WHAT Peter Mason, the soon-to-be ex-chairman of David Jones, did was utterly incomprehensible. It was also very badly wrong. 

What the ‘invisible man,’ Greg Medcraft, still the chairman of ASIC, did NOT do, was merely embarrassingly inept. It was also plain wrong. 

Late last year Mason, who’s been a respected and highly successful investment banker for over 40 years and an effective non-executive company director more recently, signed off as the company’s chairman, on two DJ directors buying shares in the company. 

That in itself would be unremarkable; and we normally would never even hear about it. Except, that three days after the two directors, Steve Vamos and Leigh Clapham, went ahead and bought their shares, DJ released its first quarter sales numbers. 

Sales bettered market expectations and the DJ share price leapt 6.6 per cent. If the coincidence of events is not eyebrow-raising, I don’t know what would be. 

Now, one does not have to assume that the two directors or even Mason knew that sales had done better than expected — although such ‘non-knowledge’ would pose its own disturbing questions — to assert that buying shares in the company three days before such an announcement was, not should have been, WAS, an absolute no-no. 

That’s why it is utterly incomprehensible that Mason signed off on the buying. It should have taken a millisecond of thought to sign off on purchases to be executed only AFTER the announcement. 

I’d add, that the two directors showed appalling lack of judgment in seeking to buy before the announcement. Indeed, presented with such a request, a chairman should have been responding not with approval but a reprimand. 

Two weeks ago, we found out something further, which would have sent those raised-eyebrows through the average hairline. 

It became public that the DAY BEFORE the two directors bought their shares, Mason as DJ chairman had received a formal approach from competitor Myer proposing a nil-premium merger. If the two directors — and the rest of the DJ board — weren’t immediately told by Mason, they should have been. 

If Mason was unable to realise that directors buying shares in the company before a sales announcement was inappropriate, he should have realised that buying shares in the company before such an announcement AND after receiving a merger proposal, just might fail the old-fashioned ‘smell test.’ 
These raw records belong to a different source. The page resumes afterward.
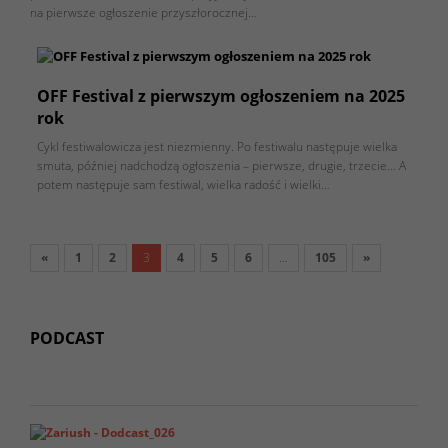
na pierwsze ogłoszenie przyszłorocznej…
OFF Festival z pierwszym ogłoszeniem na 2025
rok
Cykl festiwalowicza jest niezmienny. Po festiwalu następuje wielka
smuta, później nadchodzą ogłoszenia – pierwsze, drugie, trzecie… A
potem następuje sam festiwal, wielka radość i wielki…
«
1
2
3
4
5
6
…
105
»
PODCAST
Now to ASIC. This would seem a pretty good opportunity for the chairman — assuming he was visiting from his busy travel schedule — to make some telling points about good corporate governance. 

Alas, the ‘invisible man’ stayed invisible. Instead we got a bizarre ‘statement’ from another ASIC commissioner, John Price, by way of a YouTube video. 

Price revealed that ASIC had issued a ‘No further action” letter to DJ over the share-buying. 

“ASIC has examined this matter thoroughly, including the Myer proposal, and decided that there is not sufficient evidence to take enforcement action at this time,” he says in the video. 

“This decision is not an exoneration or a tick of approval, and if new evidence comes to light, the matter can always be reopened,” Price said. 

Price went on to detail the factors that had to be established for a successful prosecution for insider trading. 

Then followed a sort of plea for understanding how tough life was for ASIC: “proving all these things is generally a hard thing to do.” 

Followed by a thundering statement of how resolute ASIC would always be, notwithstanding: that, where there was evidence, “we will pursue insider traders, no matter who they are, from the chairman of the board through to junior staff.” 

I’m just surprised he didn’t declaim that ASIC would pursue them on “the beaches, the fields, the streets, the hills,” and, of course, the trading screens. 

Earth to ASIC: we and you don’t live in a binary world. The choices are not just ‘insider trading’ or ‘nothing.’ That’s like saying there’s nothing between murder and innocence — no manslaughter, no GBH, no assault. 

The DJ situation might not have been insider trading, but it sure as hell was dreadful corporate governance. By the two directors, most of all by the chairman, and arguably the rest of the DJ board. 

Not for them, in relation to the share trades, but in their implicit — or explicit — ‘signing off’ on the decision taken not to disclose the Myer approach. 

There’s a fundamental internal inconsistency, by the by, in relation to the Myer non-disclosure. Two years ago, DJ — true, under a different chairman — DID choose to disclose an utterly nonsense ‘takeover proposal’ from some offshore idiot. 

But it chose not to disclose a substantive proposal — that is not going to go away, because of the reality of the challenges the two companies face — from a very credible source. 

What’s also got lost in this, is that it would appear that DJ’s protocols on share-buying by directors explicitly endorses such pre-announcement share-buying. 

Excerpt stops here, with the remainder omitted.